«L'instruction a été conduite de la façon la plus arbitraire. Elle n'a abouti qu'à montrer l'inanité absolue des racontars faits sur le capitaine Dreyfus, et le mensonge des rapports policiers que des témoins ont démenti et que l'accusation n'a pas osé retenir.
«La base de l'accusation reste donc une feuille de papier pelure—sorte de bordereau d'envoi, de style et d'orthographe bizarres,—déchirée en quatre morceaux et soigneusement recollée.
«D'où venait cette pièce? D'après le rapport de M. Besson d'Ormescheville, le général Joux, en la remettant à l'officier de police judiciaire, déclara qu'elle avait été adressée à une puissance étrangère, qu'elle lui était parvenue, mais que, d'après les ordres formels du ministère de la Guerre, il ne pouvait indiquer par quels moyens ce document était tombé en sa possession.

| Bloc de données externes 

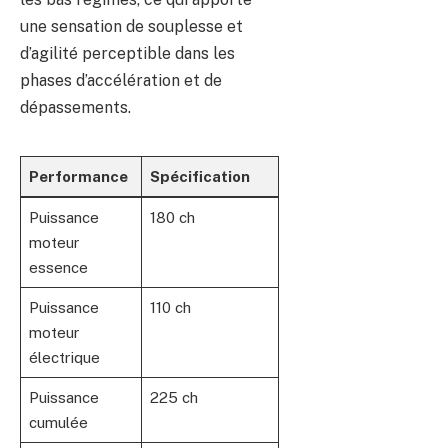
une sensation de souplesse et
d’agilité perceptible dans les
phases d’accélération et de
dépassements.
Performance
Spécification
Puissance
180 ch
moteur
essence
Puissance
110 ch
moteur
électrique
Puissance
225 ch
cumulée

«L'accusation ne sait donc pas comment ce document non daté, non signé, est parti des mains de l'inculpé. La défense ignore par quelles voies il est revenu de l'ambassade qui le possédait. A qui la lettre était-elle adressée? Qui l'a volée ou livrée? A toutes ces questions pas de réponse.»[1].
(S'interrompant.) Ailleurs, déjà, il avait démontré l'invraisemblance de cette pièce. (Reprenant sa lecture.) Tenez:
«Ce document lui-même est-il vraisemblable? Non.
«Examinons son origine, ou plutôt l'origine qu'on lui attribue. D'après M. Montville (Journal du 16 Septembre 1896) il aurait été trouvé, à l'ambassade d'Allemagne, par un garçon de bureau qui avait l'habitude de livrer à des agents français, le contenu des corbeilles à papier. Y a-t-il jamais eu à l'ambassade d'Allemagne quelqu'un qui se soit livré à ce trafic? Oui. Cela était-il resté ignoré de l'ambassade? Non. Quand cette ambassade en eut-elle connaissance? Un an environ avant l'affaire Dreyfus. Dans quelles circonstances? Je vais le dire[2].»
(S'interrompant.) Je vous passe le récit du procès de Mme Millescamps en police correctionnelle. Vous le lirez...
(Reprenant:)
«Donc, un an avant l'affaire Dreyfus, on savait à l'ambassade d'Allemagne que les détritus de papier étaient communiqués à des agents français. Mais on ignorait, un an après, si celui qui se livrait à ce commerce n'était pas toujours à l'ambassade. On avait, par conséquent, la plus extrême méfiance, et on prenait les plus grandes précautions.